Et ce qu’on vient de voir pour un pays riche, les Etats-Unis, est vrai aussi dans les pays pauvres. En général, les populations les plus pauvres dans chaque pays vivent dans des habitations plus fragiles, moins bien isolés du chaud et du froid. Ils vivent aussi dans des régions et des quartiers plus exposés aux catastrophes naturelles, tout simplement parce qu’ils sont moins chers. Si vous voulez en savoir plus, n’hésitez pas à lire cette super synthèse méga récente de 2020 de l’OFCE. C’est une mine d’or sur les inégalités face au changement climatique.
Le drame, c’est que ce qu’on a vu avec les inégalités économiques, riches/pauvres, ça se cumule avec les autres inégalités. Les femmes par exemple, sont souvent plus exposées aux conséquences du réchauffement climatique que les hommes.

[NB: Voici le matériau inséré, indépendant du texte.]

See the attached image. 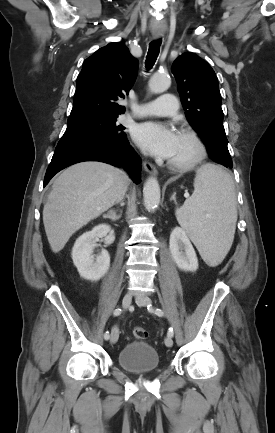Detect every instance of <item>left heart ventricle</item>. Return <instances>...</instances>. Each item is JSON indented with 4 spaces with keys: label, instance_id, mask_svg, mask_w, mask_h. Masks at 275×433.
Listing matches in <instances>:
<instances>
[{
    "label": "left heart ventricle",
    "instance_id": "b2bd125f",
    "mask_svg": "<svg viewBox=\"0 0 275 433\" xmlns=\"http://www.w3.org/2000/svg\"><path fill=\"white\" fill-rule=\"evenodd\" d=\"M197 153L195 143L187 136L178 134L177 142L170 161L176 163H187L191 161Z\"/></svg>",
    "mask_w": 275,
    "mask_h": 433
}]
</instances>
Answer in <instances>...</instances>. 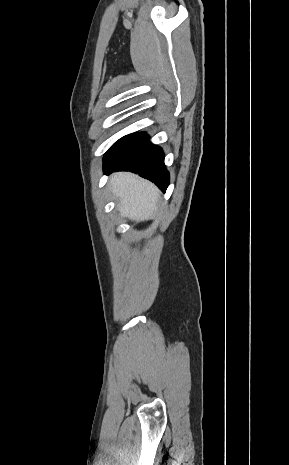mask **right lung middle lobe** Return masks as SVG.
<instances>
[{"label":"right lung middle lobe","mask_w":289,"mask_h":465,"mask_svg":"<svg viewBox=\"0 0 289 465\" xmlns=\"http://www.w3.org/2000/svg\"><path fill=\"white\" fill-rule=\"evenodd\" d=\"M145 132L133 133L119 139L107 151L104 156V162H116L126 156L144 137Z\"/></svg>","instance_id":"1"}]
</instances>
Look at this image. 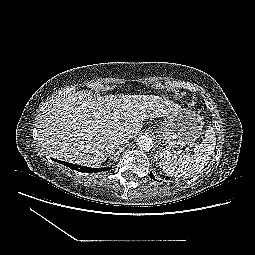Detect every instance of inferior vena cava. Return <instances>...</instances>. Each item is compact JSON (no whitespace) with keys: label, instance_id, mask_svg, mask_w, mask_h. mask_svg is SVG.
I'll return each mask as SVG.
<instances>
[{"label":"inferior vena cava","instance_id":"1","mask_svg":"<svg viewBox=\"0 0 255 255\" xmlns=\"http://www.w3.org/2000/svg\"><path fill=\"white\" fill-rule=\"evenodd\" d=\"M130 139V136L126 133H118L115 137V144L120 145L127 143Z\"/></svg>","mask_w":255,"mask_h":255}]
</instances>
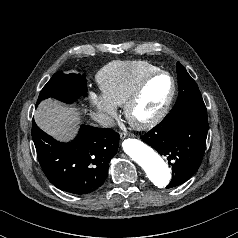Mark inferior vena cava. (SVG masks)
<instances>
[{
  "label": "inferior vena cava",
  "instance_id": "inferior-vena-cava-1",
  "mask_svg": "<svg viewBox=\"0 0 238 238\" xmlns=\"http://www.w3.org/2000/svg\"><path fill=\"white\" fill-rule=\"evenodd\" d=\"M93 119L102 127H113L115 125L114 119L104 113L93 114Z\"/></svg>",
  "mask_w": 238,
  "mask_h": 238
}]
</instances>
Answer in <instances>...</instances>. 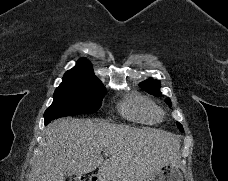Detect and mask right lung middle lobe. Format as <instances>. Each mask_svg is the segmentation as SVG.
<instances>
[{
    "mask_svg": "<svg viewBox=\"0 0 228 181\" xmlns=\"http://www.w3.org/2000/svg\"><path fill=\"white\" fill-rule=\"evenodd\" d=\"M106 94L101 82L81 85H60L54 92V101L45 111V125L51 120L97 111Z\"/></svg>",
    "mask_w": 228,
    "mask_h": 181,
    "instance_id": "1",
    "label": "right lung middle lobe"
}]
</instances>
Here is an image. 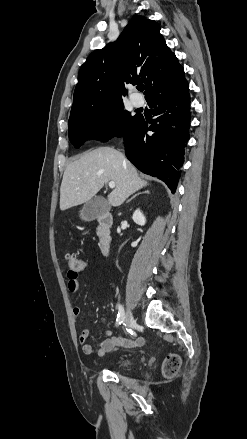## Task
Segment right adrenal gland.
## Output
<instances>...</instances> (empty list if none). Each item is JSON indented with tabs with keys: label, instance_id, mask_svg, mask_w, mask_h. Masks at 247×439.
<instances>
[{
	"label": "right adrenal gland",
	"instance_id": "obj_1",
	"mask_svg": "<svg viewBox=\"0 0 247 439\" xmlns=\"http://www.w3.org/2000/svg\"><path fill=\"white\" fill-rule=\"evenodd\" d=\"M150 193V191H148V190H144L143 192H140V193H138V194H135L133 197H131L128 201H127V203L128 202H130L131 200H133L134 198H136L138 195H140V194H149Z\"/></svg>",
	"mask_w": 247,
	"mask_h": 439
}]
</instances>
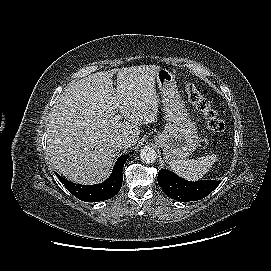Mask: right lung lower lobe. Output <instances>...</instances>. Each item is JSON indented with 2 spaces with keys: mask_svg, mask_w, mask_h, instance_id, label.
<instances>
[{
  "mask_svg": "<svg viewBox=\"0 0 271 271\" xmlns=\"http://www.w3.org/2000/svg\"><path fill=\"white\" fill-rule=\"evenodd\" d=\"M128 155L121 156L114 165L111 176L101 184L80 185L70 182L55 172L65 188L76 198L86 202H98L107 200L115 196L123 182V167Z\"/></svg>",
  "mask_w": 271,
  "mask_h": 271,
  "instance_id": "right-lung-lower-lobe-1",
  "label": "right lung lower lobe"
}]
</instances>
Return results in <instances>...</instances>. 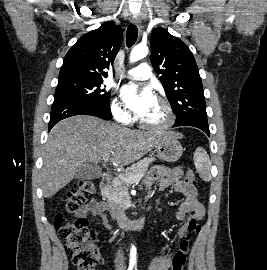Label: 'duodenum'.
Wrapping results in <instances>:
<instances>
[{"mask_svg":"<svg viewBox=\"0 0 267 270\" xmlns=\"http://www.w3.org/2000/svg\"><path fill=\"white\" fill-rule=\"evenodd\" d=\"M111 173L109 171H106L101 178L100 181V188L102 190V192L104 193V191L106 190V188L108 187V185L111 182ZM107 207L110 209L112 215L117 219V221L119 222V224L125 228L128 229H135V230H142L145 227L146 224V217L142 216L138 219H126L124 217V215L122 214L121 210L117 207H115L114 205L107 203Z\"/></svg>","mask_w":267,"mask_h":270,"instance_id":"1","label":"duodenum"}]
</instances>
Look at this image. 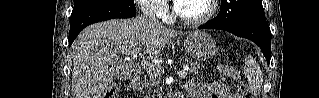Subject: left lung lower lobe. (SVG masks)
I'll list each match as a JSON object with an SVG mask.
<instances>
[{"label": "left lung lower lobe", "instance_id": "left-lung-lower-lobe-1", "mask_svg": "<svg viewBox=\"0 0 319 98\" xmlns=\"http://www.w3.org/2000/svg\"><path fill=\"white\" fill-rule=\"evenodd\" d=\"M198 28L225 30L233 33L236 36L250 39L261 48V51L267 59V63L269 64L270 62L271 31L266 19H260L247 24L233 26H213L211 24L206 23L205 25L200 26Z\"/></svg>", "mask_w": 319, "mask_h": 98}]
</instances>
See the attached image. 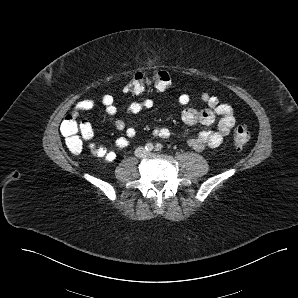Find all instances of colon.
<instances>
[{"instance_id": "obj_1", "label": "colon", "mask_w": 298, "mask_h": 298, "mask_svg": "<svg viewBox=\"0 0 298 298\" xmlns=\"http://www.w3.org/2000/svg\"><path fill=\"white\" fill-rule=\"evenodd\" d=\"M148 85L145 73L136 72L124 87V91L132 96L142 95ZM154 86L158 91H166L171 86V77L167 71L160 70L155 73ZM61 133L65 139L68 150L74 154H79L83 149V143L93 135L92 127L89 123L79 120L70 113L65 116L60 126ZM250 139L249 129L245 125H238L233 132V143L237 147H243Z\"/></svg>"}]
</instances>
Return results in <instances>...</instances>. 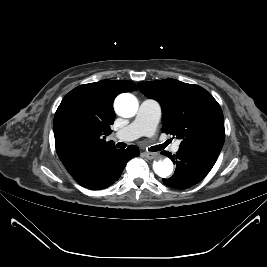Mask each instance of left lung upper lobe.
Listing matches in <instances>:
<instances>
[{
    "instance_id": "left-lung-upper-lobe-1",
    "label": "left lung upper lobe",
    "mask_w": 267,
    "mask_h": 267,
    "mask_svg": "<svg viewBox=\"0 0 267 267\" xmlns=\"http://www.w3.org/2000/svg\"><path fill=\"white\" fill-rule=\"evenodd\" d=\"M138 87L160 103L162 131L180 139V149L219 155L225 140L224 118L208 91L175 79L140 82Z\"/></svg>"
}]
</instances>
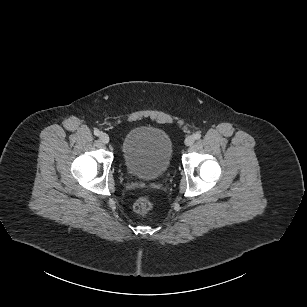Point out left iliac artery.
Here are the masks:
<instances>
[{"instance_id":"left-iliac-artery-1","label":"left iliac artery","mask_w":307,"mask_h":307,"mask_svg":"<svg viewBox=\"0 0 307 307\" xmlns=\"http://www.w3.org/2000/svg\"><path fill=\"white\" fill-rule=\"evenodd\" d=\"M194 138L196 140L200 139L201 138V134L199 132H197L195 135H194Z\"/></svg>"}]
</instances>
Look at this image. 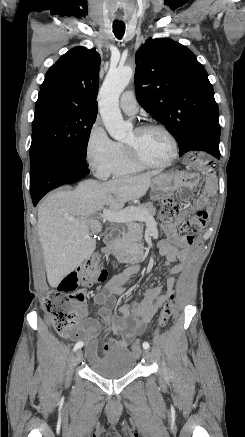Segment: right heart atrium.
<instances>
[{"mask_svg":"<svg viewBox=\"0 0 245 437\" xmlns=\"http://www.w3.org/2000/svg\"><path fill=\"white\" fill-rule=\"evenodd\" d=\"M117 156V143L107 134L104 126L96 120L86 138L85 159L88 166L100 177L110 175Z\"/></svg>","mask_w":245,"mask_h":437,"instance_id":"right-heart-atrium-1","label":"right heart atrium"}]
</instances>
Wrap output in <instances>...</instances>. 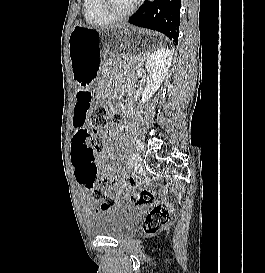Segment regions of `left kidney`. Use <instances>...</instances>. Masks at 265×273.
<instances>
[{
	"mask_svg": "<svg viewBox=\"0 0 265 273\" xmlns=\"http://www.w3.org/2000/svg\"><path fill=\"white\" fill-rule=\"evenodd\" d=\"M172 58L173 53L170 49L161 48L147 59L145 66L149 76L142 92L141 103L148 101L159 89L170 68Z\"/></svg>",
	"mask_w": 265,
	"mask_h": 273,
	"instance_id": "left-kidney-1",
	"label": "left kidney"
}]
</instances>
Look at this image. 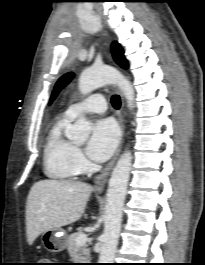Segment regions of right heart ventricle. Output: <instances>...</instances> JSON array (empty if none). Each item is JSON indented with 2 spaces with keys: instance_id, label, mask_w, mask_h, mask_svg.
I'll return each mask as SVG.
<instances>
[{
  "instance_id": "obj_1",
  "label": "right heart ventricle",
  "mask_w": 205,
  "mask_h": 265,
  "mask_svg": "<svg viewBox=\"0 0 205 265\" xmlns=\"http://www.w3.org/2000/svg\"><path fill=\"white\" fill-rule=\"evenodd\" d=\"M71 119L63 116L49 130L43 148V170L47 177L56 180L73 179L78 173L74 143L65 136Z\"/></svg>"
}]
</instances>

Si vous voulez un exemple de l’exposition particulière des femmes aux conséquences du changement climatique, une équipe de chercheurs américains, anglais et kenyans qui sont allés étudier la vulnérabilité des femmes face au climat dans 11 villages africains, répartis dans 8 pays de l’est et l’ouest africain.
Ces villages ont différentes organisations sociales et familiales, différentes pratiques agricoles, bref, avec leur recherche on peut avoir une idée de l’exposition particulières des femmes dans beaucoup de situations de l’Afrique rurale. Quelles sont leurs conclusions ? Que les femmes sont particulièrement exposées au réchauffement climatique. Elles sont plus exposées à la malnutrition, à la sécheresse, ont moins de ressources pour s’adapter aux mauvaises récoltes, travaillent plus longtemps à l’extérieur – notamment parce qu’elles sont chargées des collectes de bois et d’eau.
Là on vous a pris un exemple sur les femmes, mais vous trouvez la même vulnérabilité en regardant d’autres inégalités, par exemple celles qui touchent les minorités ethniques. Ça a été montré un peu partout, du Myanmar (p.36) à La Nouvelle Orléans en passant par la Sibérie : les minorités ethniques souffrent davantage du réchauffement climatique. [Mutter 2015 ou GIEC 2014, Working Group 2]
Vous l’avez compris : le changement climatique va taper plus durement les populations les plus fragiles et va avoir tendance à renforcer les inégalités.